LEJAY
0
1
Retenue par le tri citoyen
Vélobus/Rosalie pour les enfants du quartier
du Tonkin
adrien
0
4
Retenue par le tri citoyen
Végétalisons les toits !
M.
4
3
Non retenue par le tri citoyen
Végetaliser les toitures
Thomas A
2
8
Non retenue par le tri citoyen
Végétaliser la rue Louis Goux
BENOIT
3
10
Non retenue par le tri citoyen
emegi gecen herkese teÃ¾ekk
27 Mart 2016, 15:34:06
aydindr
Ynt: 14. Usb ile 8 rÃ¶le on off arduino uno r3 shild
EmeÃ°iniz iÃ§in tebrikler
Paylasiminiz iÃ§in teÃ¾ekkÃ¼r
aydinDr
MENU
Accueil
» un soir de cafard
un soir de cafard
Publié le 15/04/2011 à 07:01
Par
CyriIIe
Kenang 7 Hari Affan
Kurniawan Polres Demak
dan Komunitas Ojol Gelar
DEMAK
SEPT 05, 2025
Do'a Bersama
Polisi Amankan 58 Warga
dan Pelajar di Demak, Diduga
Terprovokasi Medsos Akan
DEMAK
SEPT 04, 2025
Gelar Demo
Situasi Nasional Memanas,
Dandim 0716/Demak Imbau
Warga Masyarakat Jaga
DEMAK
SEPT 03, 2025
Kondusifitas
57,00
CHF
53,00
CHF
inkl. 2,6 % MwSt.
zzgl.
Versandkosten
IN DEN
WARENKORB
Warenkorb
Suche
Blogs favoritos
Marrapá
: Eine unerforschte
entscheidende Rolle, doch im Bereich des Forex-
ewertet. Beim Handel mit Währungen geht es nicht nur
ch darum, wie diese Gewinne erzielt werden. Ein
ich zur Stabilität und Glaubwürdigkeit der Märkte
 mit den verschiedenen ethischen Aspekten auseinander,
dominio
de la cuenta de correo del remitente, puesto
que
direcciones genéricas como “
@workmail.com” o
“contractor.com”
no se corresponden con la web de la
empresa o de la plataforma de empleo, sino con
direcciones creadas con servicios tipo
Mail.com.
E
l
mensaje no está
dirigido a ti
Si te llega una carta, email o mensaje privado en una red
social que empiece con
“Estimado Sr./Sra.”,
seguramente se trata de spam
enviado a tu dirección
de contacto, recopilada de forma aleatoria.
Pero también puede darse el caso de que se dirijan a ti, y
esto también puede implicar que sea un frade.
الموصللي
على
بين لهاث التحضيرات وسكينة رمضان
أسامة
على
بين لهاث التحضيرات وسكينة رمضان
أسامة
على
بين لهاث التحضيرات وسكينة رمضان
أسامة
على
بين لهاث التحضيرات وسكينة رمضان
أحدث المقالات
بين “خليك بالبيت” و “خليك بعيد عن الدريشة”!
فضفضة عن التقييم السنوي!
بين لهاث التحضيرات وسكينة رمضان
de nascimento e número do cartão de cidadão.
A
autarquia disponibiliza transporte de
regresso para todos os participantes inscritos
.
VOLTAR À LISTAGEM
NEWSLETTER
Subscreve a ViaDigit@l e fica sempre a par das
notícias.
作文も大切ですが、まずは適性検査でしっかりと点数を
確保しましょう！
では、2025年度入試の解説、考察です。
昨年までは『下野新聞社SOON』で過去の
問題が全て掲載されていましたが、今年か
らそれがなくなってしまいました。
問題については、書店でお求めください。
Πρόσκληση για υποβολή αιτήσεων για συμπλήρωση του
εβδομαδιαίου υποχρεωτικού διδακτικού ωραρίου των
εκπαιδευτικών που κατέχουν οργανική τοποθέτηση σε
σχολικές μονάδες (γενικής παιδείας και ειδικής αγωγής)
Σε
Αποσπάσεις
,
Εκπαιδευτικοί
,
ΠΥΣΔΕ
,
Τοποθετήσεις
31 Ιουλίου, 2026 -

-----

:: Problem details ::
Show every line from the entries above in which the word "Warga" appears.

:: Written response ::
Polisi Amankan 58 Warga
Warga Masyarakat Jaga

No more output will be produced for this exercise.